Eduardo Bolsonaro: ex-deputado foi aos EUA articular sanções e acabou perdendo mandato
Nas semanas seguintes, Lula surfou no discurso de defesa da soberania nacional e associou reiteradamente a família Bolsonaro às taxas. Com a reação, o presidente viu sua popularidade reagir e mesmo integrantes do centrão que haviam se distanciado do governo voltaram a se aproximar.
Nesse contexto, o STF concluiu o processo e condenou Bolsonaro a 27 anos e três meses de prisão em regime inicialmente fechado — o ex-presidente já estava em prisão domiciliar, desde agosto, por descumprimento de medida cautelar imposta pela corte. Numeroso no Congresso, o bolsonarismo manteve a aposta na aprovação de um PL (Projeto de Lei) que anistiasse o político e condenados pela invasão do 8 de janeiro.
O esforço por protagonismo
A condenação minou as já improváveis chances de que Bolsonaro recuperasse seus direitos políticos e animou candidaturas alternativas no campo da direita. Embora se opusessem publicamente à condenação do ex-presidente, os governadores de Goiás, Ronaldo Caiado (União Brasil), e de Minas Gerais, Romeu Zema (Novo), aproveitaram o cenário para reiterar os planos de concorrer ao Palácio do Planalto.

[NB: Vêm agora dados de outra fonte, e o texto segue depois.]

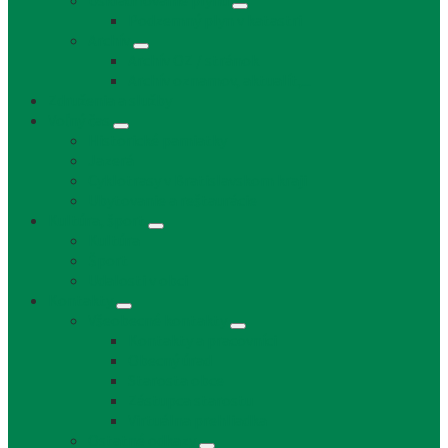
Uskladňovanie plynu
Podzemný plyn v katastri
Archív
Archív OZ / stránok
Archív oznamov, aktualít,...
Združenia a služby
Voľný čas
Historické pamiatky
Jazerá
Cyklotrasy v Bratislavskom kraji
Ubytovanie a reštaurácie
Kultúra, šport
Kultúra
Šport
Udalosti v obci
Kontakty
Všeobecné kontakty
Kontakty a pracovníci
Obecný úrad
Starosta obce
Zástupca starostu
Virtuálna prehliadka
Ostatné odkazy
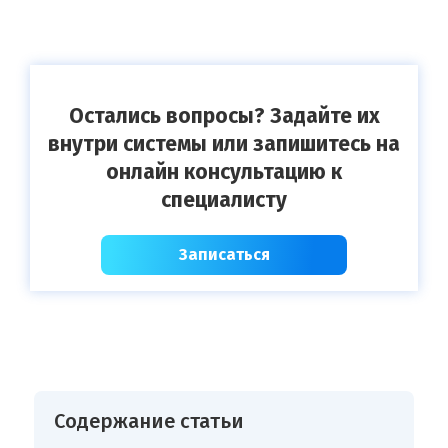
Остались вопросы? Задайте их
внутри системы или запишитесь на
онлайн консультацию к
специалисту
Записаться
Содержание статьи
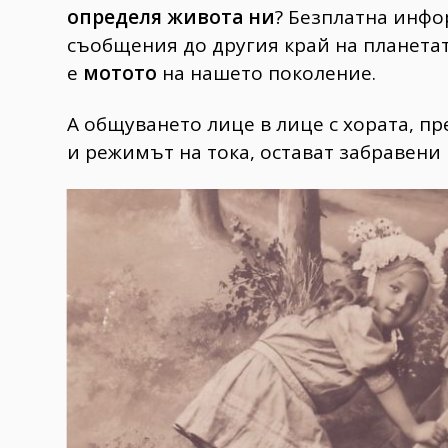
определя живота ни
? Безплатна инфо
съобщения до другия край на планетата
е
мотото
на нашето поколение.
А общуването лице в лице с хората, п
и режимът на тока, остават забравени в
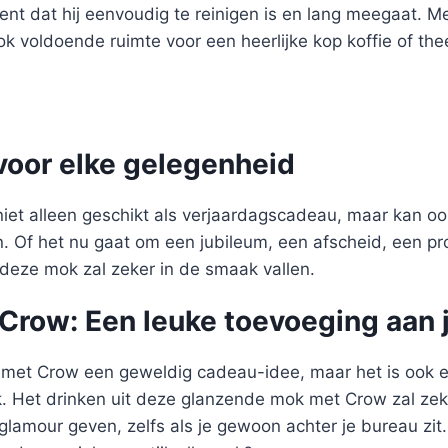
ent dat hij eenvoudig te reinigen is en lang meegaat. M
k voldoende ruimte voor een heerlijke kop koffie of t
voor elke gelegenheid
iet alleen geschikt als verjaardagscadeau, maar kan o
 Of het nu gaat om een jubileum, een afscheid, een pr
 deze mok zal zeker in de smaak vallen.
Crow: Een leuke toevoeging aan 
k met Crow een geweldig cadeau-idee, maar het is ook 
k. Het drinken uit deze glanzende mok met Crow zal zek
glamour geven, zelfs als je gewoon achter je bureau zi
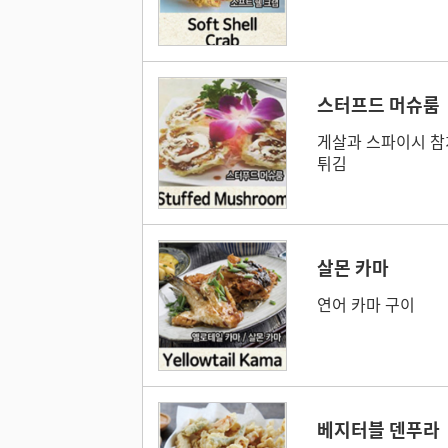
스터프드 머슈룸
게살과 스파이시 참
튀김
살몬 카마
연어 카마 구이
베지터블 덴푸라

Em movimento menos explícito, dirigentes de PP e União Brasil articulavam para que o governador de São Paulo, Tarcísio de Freitas (Republicanos), topasse a empreitada — ainda com Ratinho Júnior (PSD), mandatário do Paraná, como “plano B”. O ex-ministro de Bolsonaro chegou a dar sinais de que embarcaria na ideia ao negociar, em Brasília, por um projeto de anistia que tirasse o ex-chefe da cadeia, mas o mantivesse inelegível, e atacar pela primeira vez Alexandre de Moraes durante uma manifestação de 7 de Setembro na avenida Paulista.

Tarcísio de Freitas: preferido do ‘centrão’, governador não recebeu aval público de Bolsonaro para concorrer à Presidência
Isolado nos EUA e atrelado à pecha do tarifaço de Trump, Eduardo Bolsonaro se colocava como presidenciável do “bolsonarismo raiz” sem empolgar outras alas políticas; a ex-primeira-dama Michelle Bolsonaro (PL) também ganhava menções sem grande entusiasmo.

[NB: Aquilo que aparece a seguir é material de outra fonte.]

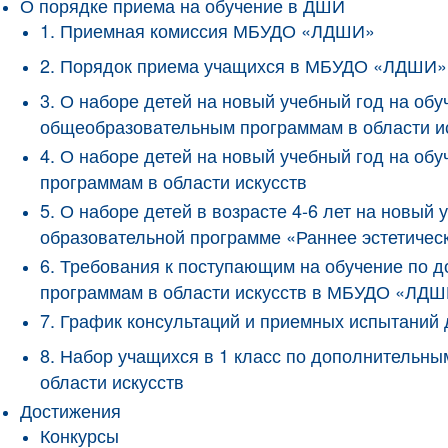
О порядке приема на обучение в ДШИ
1. Приемная комиссия МБУДО «ЛДШИ»
2. Порядок приема учащихся в МБУДО «ЛДШИ»
3. О наборе детей на новый учебный год на о
общеобразовательным программам в области и
4. О наборе детей на новый учебный год на 
программам в области искусств
5. О наборе детей в возрасте 4-6 лет на новы
образовательной программе «Раннее эстетичес
6. Требования к поступающим на обучение по
программам в области искусств в МБУДО «ЛД
7. График консультаций и приемных испытани
8. Набор учащихся в 1 класс по дополнитель
области искусств
Достижения
Конкурсы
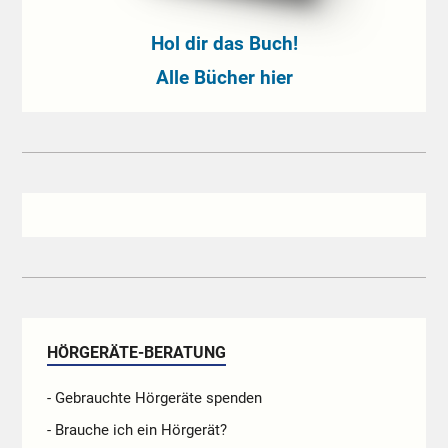
Hol dir das Buch!
Alle Bücher hier
HÖRGERÄTE-BERATUNG
- Gebrauchte Hörgeräte spenden
- Brauche ich ein Hörgerät?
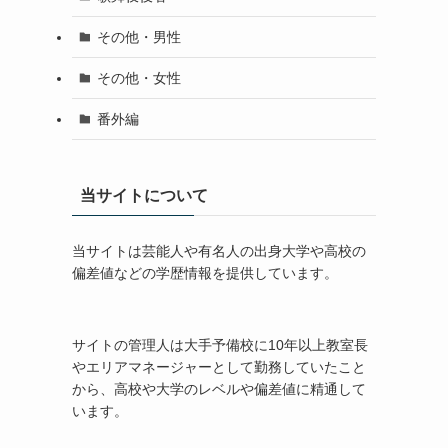
その他・男性
その他・女性
番外編
当サイトについて
当サイトは芸能人や有名人の出身大学や高校の
偏差値などの学歴情報を提供しています。
サイトの管理人は大手予備校に10年以上教室長
やエリアマネージャーとして勤務していたこと
から、高校や大学のレベルや偏差値に精通して
います。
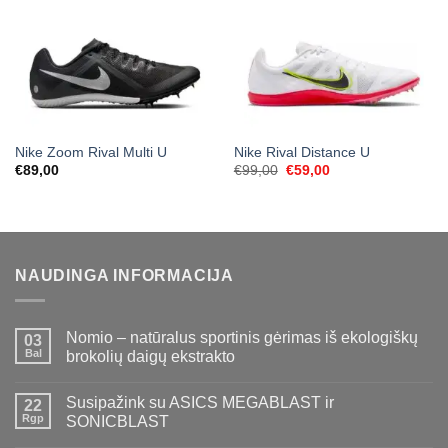
Nike Zoom Rival Multi U
Nike Rival Distance U
Original
Current
€
89,00
€
99,00
€
59,00
price
price
was:
is:
€99,00.
€59,00.
NAUDINGA INFORMACIJA
Nomio – natūralus sportinis gėrimas iš ekologiškų
03
Bal
brokolių daigų ekstrakto
Susipažink su ASICS MEGABLAST ir
22
Rgp
SONICBLAST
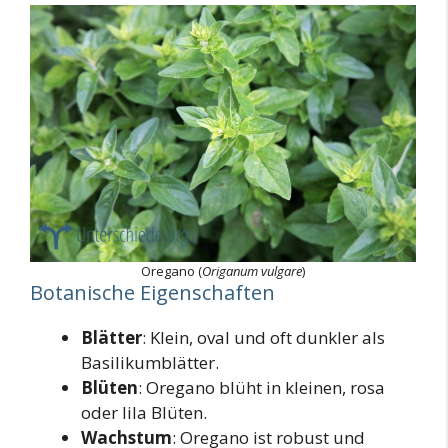
Oregano (
Origanum vulgare
)
Botanische Eigenschaften
Blätter
: Klein, oval und oft dunkler als
Basilikumblätter.
Blüten
: Oregano blüht in kleinen, rosa
oder lila Blüten.
Wachstum
: Oregano ist robust und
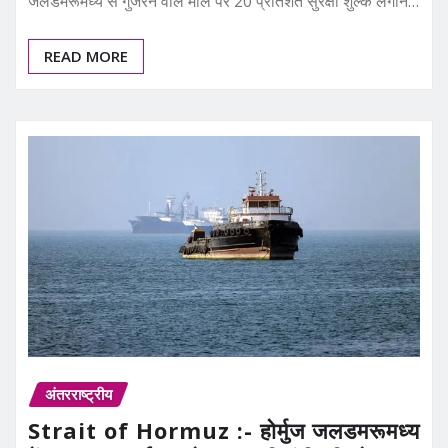
जलडमरूमध्य से गुजरने वाले माल पर 20 प्रतिशत सुरक्षा शुल्क लगाने…
READ MORE
अंतरराष्ट्रीय
Strait of Hormuz :- होर्मुज जलडमरूमध्य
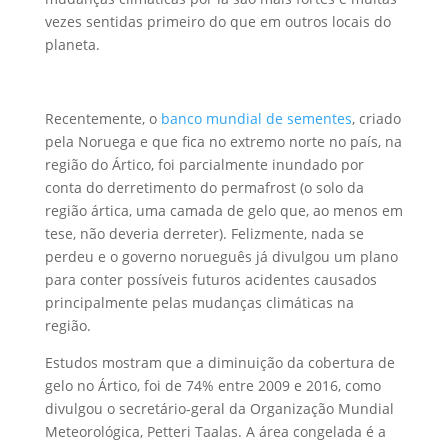
vezes sentidas primeiro do que em outros locais do
planeta.
Recentemente, o
banco mundial de sementes
, criado
pela Noruega e que fica no extremo norte no país, na
região do Ártico, foi parcialmente inundado por
conta do derretimento do permafrost (o solo da
região ártica, uma camada de gelo que, ao menos em
tese, não deveria derreter). Felizmente, nada se
perdeu e o governo norueguês já divulgou um plano
para conter possíveis futuros acidentes causados
principalmente pelas mudanças climáticas na
região.
Estudos mostram que a diminuição da cobertura de
gelo no Ártico, foi de 74% entre 2009 e 2016, como
divulgou o secretário-geral da Organização Mundial
Meteorológica, Petteri Taalas. A área congelada é a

Condenado e aguardando a ida para a cadeia, Bolsonaro não avalizou qualquer candidatura do grupo e foi transferido para a superintendência da Polícia Federal, em Brasília, depois de tentar romper a própria tornozeleira eletrônica. Fragilizado pela ausência do líder das articulações, o grupo apostou no PL da Dosimetria como alternativa para reduzir o período do ex-presidente na cadeia — o texto foi aprovado no Congresso.
Flávio Bolsonaro presidenciável
Arriscada a perder a cabeça da principal chapa de oposição a Lula, a família lançou Flávio Bolsonaro como presidenciável em 5 de dezembro. Dois dias depois do anúncio, o próprio senador colocou um “preço” para se retirar da corrida. “Meu preço é justiça. Não é só justiça comigo, é justiça com quase 60 milhões de brasileiros que foram sequestrados, estão dentro de um cativeiro, nesse momento, junto com o presidente Jair Messias Bolsonaro. A única forma disso [desistência] acontecer é se Bolsonaro estiver livre, nas urnas”, disse à TV Record.

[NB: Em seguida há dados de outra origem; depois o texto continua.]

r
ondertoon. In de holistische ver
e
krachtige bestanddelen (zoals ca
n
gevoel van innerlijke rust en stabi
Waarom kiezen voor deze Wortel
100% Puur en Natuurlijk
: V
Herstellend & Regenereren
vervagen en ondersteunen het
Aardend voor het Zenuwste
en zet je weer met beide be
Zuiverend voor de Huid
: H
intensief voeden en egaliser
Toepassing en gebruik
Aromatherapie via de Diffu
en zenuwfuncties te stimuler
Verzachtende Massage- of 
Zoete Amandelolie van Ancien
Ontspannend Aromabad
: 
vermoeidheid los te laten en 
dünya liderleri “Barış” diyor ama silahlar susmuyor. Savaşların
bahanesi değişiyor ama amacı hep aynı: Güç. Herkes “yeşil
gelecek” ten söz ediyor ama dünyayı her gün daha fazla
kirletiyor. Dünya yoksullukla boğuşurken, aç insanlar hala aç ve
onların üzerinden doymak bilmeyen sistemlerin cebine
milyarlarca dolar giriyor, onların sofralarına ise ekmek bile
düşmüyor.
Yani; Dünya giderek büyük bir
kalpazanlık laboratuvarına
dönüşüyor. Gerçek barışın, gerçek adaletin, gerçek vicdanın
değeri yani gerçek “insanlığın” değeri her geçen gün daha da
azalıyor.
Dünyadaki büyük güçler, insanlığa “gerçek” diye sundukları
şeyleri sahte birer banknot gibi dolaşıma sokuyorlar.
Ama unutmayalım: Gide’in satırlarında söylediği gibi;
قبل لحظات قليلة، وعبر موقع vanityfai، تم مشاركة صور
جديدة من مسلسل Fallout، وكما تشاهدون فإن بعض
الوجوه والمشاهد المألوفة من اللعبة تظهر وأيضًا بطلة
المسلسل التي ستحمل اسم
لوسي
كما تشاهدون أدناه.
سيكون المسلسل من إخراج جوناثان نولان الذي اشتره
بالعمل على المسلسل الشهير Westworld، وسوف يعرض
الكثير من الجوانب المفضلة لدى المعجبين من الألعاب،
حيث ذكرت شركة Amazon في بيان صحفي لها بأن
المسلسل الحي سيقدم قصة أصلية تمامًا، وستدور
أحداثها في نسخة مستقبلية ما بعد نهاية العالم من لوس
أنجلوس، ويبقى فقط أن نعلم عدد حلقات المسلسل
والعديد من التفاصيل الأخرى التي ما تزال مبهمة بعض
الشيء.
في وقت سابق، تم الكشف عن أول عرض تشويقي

O gesto foi interpretado como uma estratégia do bolsonarismo para assegurar apoio do centrão a um projeto de anistia; diante da improbabilidade desse desfecho, no entanto, cenários começaram a ser calculados com Flávio na corrida. Parlamentares da ala mais ideológica apoiaram a empreitada do senador, assim como o governador Tarcísio de Freitas. Outros presidenciáveis do campo, Zema e Caiado reafirmaram suas candidaturas.
Para Marcelo Vitorino, professor de marketing político da ESPM-SP e responsável pelas campanhas de Gilberto Kassab (PSD) à prefeitura de São Paulo e do ex-prefeito do Rio de Janeiro Marcelo Crivella (Republicanos), o cenário mais provável é de fragmentação e consequente favoritismo de Lula à reeleição.
“Há uma pulverização de candidaturas de direita e, do outro lado, uma unificação do campo da centro-esquerda. Com a pulverização extrema e alternativas que não despertam paixão [sem o ex-presidente], Lula tem chance até de vencer no primeiro turno“, afirmou à IstoÉ. Na última pesquisa Quaest divulgada em 2025, o petista registrou 46% das intenções de voto contra 36% de Flávio no cenário de segundo turno testado.